Down 5-1 in the third set, the crowd rose to their feet, applauding her not just for the effort she had given tonight but the effort she had given since she emerged on the scene in 1999. Just my section alone had families, groups of teenage friends, groups of middle-aged friends, and even a reporter who mentioned that she used to wake up at 6 a.m. in India to watch Serena at the US Open. 

They had all come to cheer on an icon. They had all come to watch another chapter being written in this legendary career. It wasn’t meant to be, but nobody in the stadium, including Serena Williams, was ready to admit it. 

She hit a forehand winner and screamed like we’ve come to expect. She fought off five match points in the final game before finally succumbing on the sixth. It was as if she was physically unable to stop playing tennis. Her body knew nothing else other than to keep the match going, to fight for every point. 

But the match did end and with it, potentially, the career of the best of all time. 

When asked after the match how she felt about being a part of tennis history, Tomljanovic was quick to joke: ” I mean, no one’s going to pronounce my name right. That’s going to suck. But, I mean, I do think I’ve been part of tennis history, so that’s pretty cool.
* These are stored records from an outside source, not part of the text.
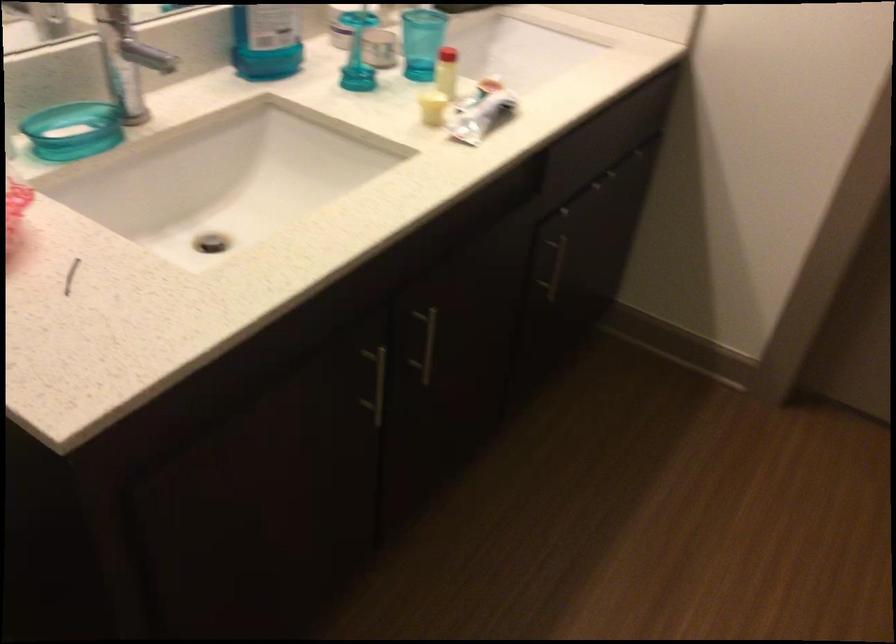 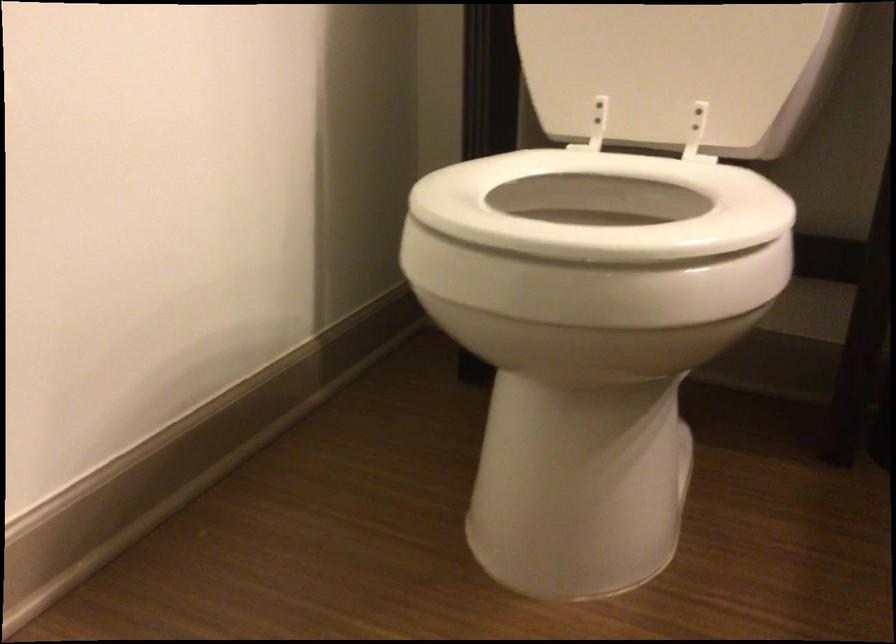 Question: Based on the continuous images, in which direction is the camera rotating? Reply with the corresponding letter.

Choices:
 (A) Left
 (B) Right
 (C) Up
 (D) Down

Answer: (A) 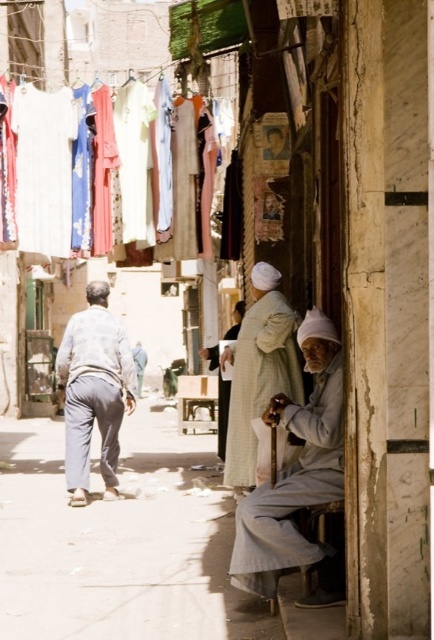 Question: Which of the following is the farthest from the observer?

Choices:
 (A) light gray cotton pants at center
 (B) light gray cotton robe at lower right
 (C) light beige fabric at center
 (D) floral fabric dresses at upper left

Answer: (D)

Question: Which is farther from the light beige fabric robe at center?

Choices:
 (A) light gray cotton robe at lower right
 (B) floral fabric dresses at upper left

Answer: (A)

Question: Does light gray cotton robe at lower right appear on the right side of light gray cotton pants at center?

Choices:
 (A) no
 (B) yes

Answer: (B)

Question: Considering the relative positions of light gray cotton robe at lower right and light gray cotton pants at center in the image provided, where is light gray cotton robe at lower right located with respect to light gray cotton pants at center?

Choices:
 (A) above
 (B) below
I do feel a little bit like the villain.”

“It’s probably the most conflicted I’ve ever felt after a win,” she said. “During the match, I was so eager to win. I mean, I wanted to win as much as the next person…But then when it ended, it almost didn’t feel right.”

Serena being done didn’t feel right to anybody. Not even the woman who beat her. But it’s likely the reality that we have to face. 

Serena has been hesitant to say for sure that she’s done with tennis. Even on the court after the match, when asked if she would think about coming back, she said, “I don’t think so, but you never know. I don’t know.” But standing in that stadium, you couldn’t help but feel that a chapter had ended. Whether that’s the case or not, it’s hard to say for sure right now, but at least Serena knows what she’ll be doing next. 

“I’m definitely, probably, gonna be karaoking tomorrow.”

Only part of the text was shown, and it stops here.